_DIRECTIONS FOR THIS TASK:_ Whenever a line in the following entries includes "commentaire", tally it. Report nothing except the final count.

Dataset entries

-------------------------

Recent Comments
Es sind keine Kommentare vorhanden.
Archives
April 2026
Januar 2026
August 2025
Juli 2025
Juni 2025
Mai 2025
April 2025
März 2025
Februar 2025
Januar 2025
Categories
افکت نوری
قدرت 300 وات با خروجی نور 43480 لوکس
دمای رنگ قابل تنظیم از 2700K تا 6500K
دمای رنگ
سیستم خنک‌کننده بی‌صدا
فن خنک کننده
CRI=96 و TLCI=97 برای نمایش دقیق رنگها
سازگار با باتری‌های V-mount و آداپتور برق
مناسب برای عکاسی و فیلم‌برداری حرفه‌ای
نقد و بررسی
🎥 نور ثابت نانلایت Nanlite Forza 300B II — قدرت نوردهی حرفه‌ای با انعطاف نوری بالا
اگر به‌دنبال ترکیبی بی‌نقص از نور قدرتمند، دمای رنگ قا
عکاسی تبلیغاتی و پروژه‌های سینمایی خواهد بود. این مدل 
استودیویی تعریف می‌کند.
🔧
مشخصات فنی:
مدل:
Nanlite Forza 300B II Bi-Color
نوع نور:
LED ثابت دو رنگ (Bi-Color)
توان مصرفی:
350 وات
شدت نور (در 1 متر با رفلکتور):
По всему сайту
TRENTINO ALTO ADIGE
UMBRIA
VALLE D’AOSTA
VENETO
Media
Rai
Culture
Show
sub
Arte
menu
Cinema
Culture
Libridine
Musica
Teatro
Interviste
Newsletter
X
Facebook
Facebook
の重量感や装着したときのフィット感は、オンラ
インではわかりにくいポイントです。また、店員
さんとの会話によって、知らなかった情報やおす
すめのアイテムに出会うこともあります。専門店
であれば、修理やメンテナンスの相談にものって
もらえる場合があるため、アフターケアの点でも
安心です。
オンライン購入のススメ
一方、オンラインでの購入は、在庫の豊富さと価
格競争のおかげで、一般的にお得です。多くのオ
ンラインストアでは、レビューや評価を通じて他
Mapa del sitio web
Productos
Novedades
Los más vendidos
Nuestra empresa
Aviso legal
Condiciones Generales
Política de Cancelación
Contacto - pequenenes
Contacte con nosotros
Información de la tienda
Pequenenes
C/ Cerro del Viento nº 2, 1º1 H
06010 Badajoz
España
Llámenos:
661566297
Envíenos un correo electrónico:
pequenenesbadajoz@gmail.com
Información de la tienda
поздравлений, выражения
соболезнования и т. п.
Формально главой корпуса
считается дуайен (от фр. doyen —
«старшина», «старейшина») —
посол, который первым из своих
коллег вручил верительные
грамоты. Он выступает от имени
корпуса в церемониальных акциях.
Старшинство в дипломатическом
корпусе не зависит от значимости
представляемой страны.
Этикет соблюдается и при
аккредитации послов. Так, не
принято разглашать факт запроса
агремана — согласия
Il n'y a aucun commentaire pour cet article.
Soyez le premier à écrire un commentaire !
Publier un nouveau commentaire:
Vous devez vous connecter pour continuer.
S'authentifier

-------------------------

_YOUR SOLUTION:_ 3